The symposium is supported by the HFA and CICS Collaborative Seed Fund and is co-organized by Eleonore Neufeld (Department of Philosophy, HFA) and Philip Thomas (Manning College of Information and Computer Sciences, CICS).

Registration is required. Participation is restricted to invited participants.

Invited participants should have received an email with a link to the registration form.

Schedule

The symposium will take place over two days at two campus locations.

May 1

9:00–9:30	Bagels and coffee (breakfast)
9:30–10:00	Opening Remarks
10:00–10:30	Talk: Paul de Font-Reaulx Evidentialism about Reward What does the reward function in reinforcement learning correspond to in natural agents, such as humans? I present and defend evidentialism about reward: the view that biological reward signals provide pre-reflective evidence about a functional quantity of basic value that our minds represent and optimize for. This is broadly analogous to how perceptual signals provide pre-reflective evidence about other properties. Additionally, I propose that evidentialism can be made more precise using reinforcement learning models in which the optimization target is determined by a latent parameter about which reward signals provide evidence.
10:30–10:40	Q&A
10:40–11:10	Talk: Philip S. Thomas Qualia Optimization This talk explores the speculative question: what if current or future AI systems have qualia, such as pain or pleasure? It does so by assuming that AI systems might someday possess qualia—and that the quality of these subjective experiences should be considered alongside performance metrics.
11:10–11:20	Q&A
11:20–11:50	Talk: David Rattray
11:50–12:00	Q&A
12:00–2:00	Lunch at Blue Wall
2:00–2:30	Talk: David Abel The Foundations of Agency
2:30–2:40	Q&A
2:40–3:10	Talk: Patrick Butlin
3:10–3:20	Q&A
3:20–4:00	Coffee break
4:00–5:00	Discussion
5:00–6:15	Break
6:15–6:30	Travel to Dinner
6:30	Dinner

May 2

9:30–10:00	Bagels and coffee
10:00–10:30	Talk: Chandra Sekhar Sripada
10:30–10:40	Q&A
10:40–11:10	Talk: Anna Harutyunyan
11:10–11:20	Q&A
11:20–11:50	Talk: Eleonore Neufeld
11:50–12:00	Q&A
12:00–2:00	Lunch at Blue Wall or in Amherst
2:00–2:30	Talk: John D. Martin Artifacts as Memory Beyond the Agent Boundary In reinforcement learning, an agent's computation is typically assumed to occur entirely within its own system boundary. Yet examples like marks on a calendar, a string tied around a finger, or footprints in the snow suggest that the environment itself can serve as a substrate for computation. In this talk, I will present a mathematical framework for how the environment can implicitly function as an agent's memory. I'll argue that certain observations, called artifacts, facilitate memory effects by reducing the information required to represent history. I relate this theory with experiments showing that when agents interact with spatial artifacts—such as footprints in the snow—the memory required to learn a performant policy is reduced. These results suggest, at least with respect to memory, that the boundary between agent and environment is more porous than typically assumed.
2:30–2:40	Q&A
2:40–3:10	Talk: Will Dabney
3:10–3:20	Q&A
3:20–4:00	Coffee break
4:00–5:00	Discussion
5:00–5:15	Closing remarks
5:15–6:00	Break
6:00–6:30	Travel to Dinner/Party
6:30–9:00	Catered Dinner/Party

Travel

Getting to UMass Amherst

UMass Amherst is located in Amherst, Massachusetts, in the Pioneer Valley region of western Massachusetts. For most travelers, flying into Bradley International Airport (BDL) is typically more convenient than flying into Boston Logan International Airport (BOS), due to shorter ground travel time and generally easier transfers.
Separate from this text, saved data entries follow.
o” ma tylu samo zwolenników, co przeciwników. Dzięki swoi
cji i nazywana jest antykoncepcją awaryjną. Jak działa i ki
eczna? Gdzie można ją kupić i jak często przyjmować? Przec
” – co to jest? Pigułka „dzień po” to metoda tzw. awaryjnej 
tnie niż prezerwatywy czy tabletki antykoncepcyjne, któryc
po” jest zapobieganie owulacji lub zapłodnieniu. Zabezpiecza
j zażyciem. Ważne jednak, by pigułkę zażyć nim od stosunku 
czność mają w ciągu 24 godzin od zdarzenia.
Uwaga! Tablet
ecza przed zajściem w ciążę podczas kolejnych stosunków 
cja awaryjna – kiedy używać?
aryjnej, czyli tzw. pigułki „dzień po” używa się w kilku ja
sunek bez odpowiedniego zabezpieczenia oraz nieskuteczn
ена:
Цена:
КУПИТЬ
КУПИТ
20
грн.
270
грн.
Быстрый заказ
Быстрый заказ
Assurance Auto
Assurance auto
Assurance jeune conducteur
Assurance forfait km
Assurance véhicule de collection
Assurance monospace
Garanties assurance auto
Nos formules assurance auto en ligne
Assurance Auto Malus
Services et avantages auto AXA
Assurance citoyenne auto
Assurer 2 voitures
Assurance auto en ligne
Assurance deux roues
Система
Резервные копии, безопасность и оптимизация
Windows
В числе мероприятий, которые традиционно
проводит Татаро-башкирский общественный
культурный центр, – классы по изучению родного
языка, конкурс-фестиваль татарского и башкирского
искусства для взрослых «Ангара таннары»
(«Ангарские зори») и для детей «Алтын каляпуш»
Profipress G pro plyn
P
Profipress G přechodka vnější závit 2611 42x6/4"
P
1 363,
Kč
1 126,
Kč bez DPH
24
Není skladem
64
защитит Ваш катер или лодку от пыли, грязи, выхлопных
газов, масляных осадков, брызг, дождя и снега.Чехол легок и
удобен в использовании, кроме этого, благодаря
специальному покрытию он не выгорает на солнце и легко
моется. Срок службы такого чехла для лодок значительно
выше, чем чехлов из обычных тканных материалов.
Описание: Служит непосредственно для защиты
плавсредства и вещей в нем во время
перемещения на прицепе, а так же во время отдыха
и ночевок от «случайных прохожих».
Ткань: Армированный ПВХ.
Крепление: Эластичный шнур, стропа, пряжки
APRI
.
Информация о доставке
Recommended airport: Bradley International Airport (BDL), Windsor Locks, CT (approximately 45–60 minutes to UMass by car, depending on traffic)
Alternative airport: Boston Logan International Airport (BOS), Boston, MA (often 2+ hours to UMass, and highly traffic-dependent)
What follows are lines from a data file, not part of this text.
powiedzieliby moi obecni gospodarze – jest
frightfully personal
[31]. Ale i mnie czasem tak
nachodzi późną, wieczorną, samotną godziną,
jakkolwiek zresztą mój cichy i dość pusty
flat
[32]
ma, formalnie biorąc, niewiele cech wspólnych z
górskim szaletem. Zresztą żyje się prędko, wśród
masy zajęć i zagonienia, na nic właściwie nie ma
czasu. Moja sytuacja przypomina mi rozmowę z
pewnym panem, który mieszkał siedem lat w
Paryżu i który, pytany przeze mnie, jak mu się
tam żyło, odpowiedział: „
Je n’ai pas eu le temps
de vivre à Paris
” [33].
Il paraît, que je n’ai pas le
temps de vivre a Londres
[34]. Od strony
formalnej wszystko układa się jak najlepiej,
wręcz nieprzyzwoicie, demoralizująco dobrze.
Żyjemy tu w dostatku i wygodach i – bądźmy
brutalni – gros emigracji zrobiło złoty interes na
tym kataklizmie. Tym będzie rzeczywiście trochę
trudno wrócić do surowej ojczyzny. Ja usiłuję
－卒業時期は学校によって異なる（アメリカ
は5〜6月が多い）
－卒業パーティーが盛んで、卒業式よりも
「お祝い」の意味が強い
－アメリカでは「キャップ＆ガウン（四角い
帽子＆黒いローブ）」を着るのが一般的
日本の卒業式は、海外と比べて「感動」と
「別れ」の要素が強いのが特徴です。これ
From the airport, attendees typically travel to Amherst via rental car or car service. Additional guidance on ground transportation options can be provided upon request.

Hotel support for invited participants

Invited participants will have hotel accommodations covered for three nights, for itineraries that arrive on April 30 and depart on May 3. Hotel details and booking instructions will be shared directly with invited participants.